Was war der Auslöser für den Vorfall?
- Ankündigung von Galeria, bundesweit 33 Warenhäuser auf ihre Rentabilität zu prüfen
- Zunehmende Konkurrenz durch den Online-Handel
- Rückläufige Umsatz- und Ertragskraft
- Erschwerte Investitionen in einzelne Häuser
- Hohe Mietforderungen und langfristige Verträge mit Immobilieneigentümern
Wie hat die Öffentlichkeit oder Politik reagiert?

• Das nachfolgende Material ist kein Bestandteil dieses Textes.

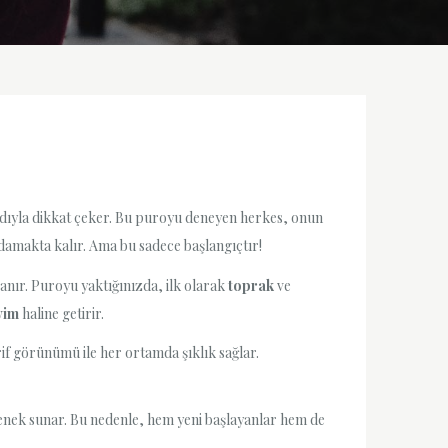
adıyla dikkat çeker. Bu puroyu deneyen herkes, onun
 damakta kalır. Ama bu sadece başlangıçtır!
zanır. Puroyu yaktığınızda, ilk olarak
toprak
ve
yim
haline getirir.
if görünümü ile her ortamda şıklık sağlar.
seçenek sunar. Bu nedenle, hem yeni başlayanlar hem de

- Deutscher Städtetag fordert eine frühzeitige Einbindung der Kommunen in die Gespräche zur Zukunft der Galeria-Standorte
- Städte sollen schnell in die Gespräche zu Filialen und mögliche Anpassungen einbezogen werden
- Städtetag warnt vor Abwärtsspiralen in betroffenen Innenstadtquartieren falls Standorte geschlossen werden
- Städtetag appelliert an Bund und Länder, Förderprogramme für Innenstädte weiterzuentwickeln
- Förderungen sollen so gestaltet werden, dass ganzheitliche Lösungen stärker unterstützt werden, bei denen private Investitionen und öffentliche Mittel zusammenwirken
Welche Konsequenzen werden genannt?
- Frühzeitige Einbindung der Kommunen in die Gespräche zur Zukunft der Filialen
- Entwicklung individueller Lösungen für Standorte und für die Mitarbeiter
- Verhandlungen über Mietkonditionen und Flächenanpassungen mit Vermietern
- Möglichkeit von Filialschließungen bei Nichtzustandekommen einer Einigung
- Prüfung von Umzügen in andere Immobilien sowie von Neueröffnungen
- Risiko einer Abwärtsspirale in betroffenen Innenstadtquartieren bei fehlenden oder verzögerten Konzepten zur Folgenutzung
- Erfordernis zügiger und schlüssiger Konzepte für die Folgenutzung
- Weiterentwicklung von Programmen zur Förderung der Innenstädte durch Bund und Länder
- Förderung ganzheitlicher Lösungen durch stärkere Zusammenarbeit von privaten Investitionen und öffentlicher Förderung
- Umgestaltung ehemaliger Warenhäuser zu Mischimmobilien mit zusätzlicher Nutzung wie Einzelhandel, Büros, Wohnungen, Kultur- oder Bildungseinrichtungen
Gibt es bereits eine Stellungnahme?
Ja. Hauptgeschäftsführer Christian Schuchardt vom Deutschen Städtetag wird mit mehreren direkten Zitaten („sagte…“/„so Schuchardt…“/„…sagte Schuchardt“) als Reaktion auf die Ankündigung von Galeria zitiert.